Real-time pixelwise phasor analysis for video-rate two-photon fluorescence lifetime imaging microscopy

Abstract

Two-photon fluorescence lifetime imaging microscopy (FLIM) is a widely used technique in biomedical optical imaging. Presently, many two-photon time-domain FLIM setups are limited by long acquisition and postprocessing times that decrease data throughput and inhibit the ability to image fast sub-second processes. Here, we present a versatile two-photon FLIM setup capable of video-rate (up to 25 fps) imaging with graphics processing unit (GPU)-accelerated pixelwise phasor analysis displayed and saved simultaneously with acquisition.
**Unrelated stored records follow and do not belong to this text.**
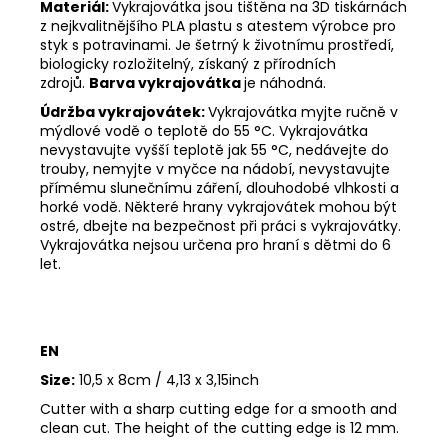
Materiál:
Vykrajovátka jsou tištěna na 3D tiskárnách
z nejkvalitnějšího PLA plastu s atestem výrobce pro
styk s potravinami. Je šetrný k životnímu prostředí,
biologicky rozložitelný, získaný z přírodních
zdrojů.
Barva vykrajovátka
je náhodná.
Údržba vykrajovátek:
Vykrajovátka myjte ručně v
mýdlové vodě o teplotě do 55
°C. Vykrajovátka
nevystavujte vyšší teplotě jak 55
°C, nedávejte do
trouby, nemyjte v myčce na nádobí, nevystavujte
přímému slunečnímu záření, dlouhodobé vlhkosti a
horké vodě. Některé hrany vykrajovátek mohou být
ostré, dbejte na bezpečnost při práci s vykrajovátky.
Vykrajovátka nejsou určena pro hraní s dětmi do 6
let.
EN
Size:
10,5 x 8cm / 4,13 x 3,15inch
Cutter with a sharp cutting edge for a smooth and
clean cut. The height of the cutting edge is 12 mm.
The system uses an analog output photomultiplier tube in conjunction with 12-bit digitization at 3.2 GHz to overcome the limited maximum acceptable photon rate associated with the photon counting electronics in many FLIM systems. This allows for higher throughput FLIM acquisition and analysis, and additionally enables the user to assess sample fluorescence lifetime in real-time. We further explore the capabilities of the system to examine the kinetics of Rhodamine B uptake by human breast cancer cells and characterize the effect of pixel dwell time on the reduced nicotinamide adenine dinucleotide and reduced nicotinamide adenine dinucleotide phosphate (NAD(P)H) autofluorescence lifetime estimation accuracy.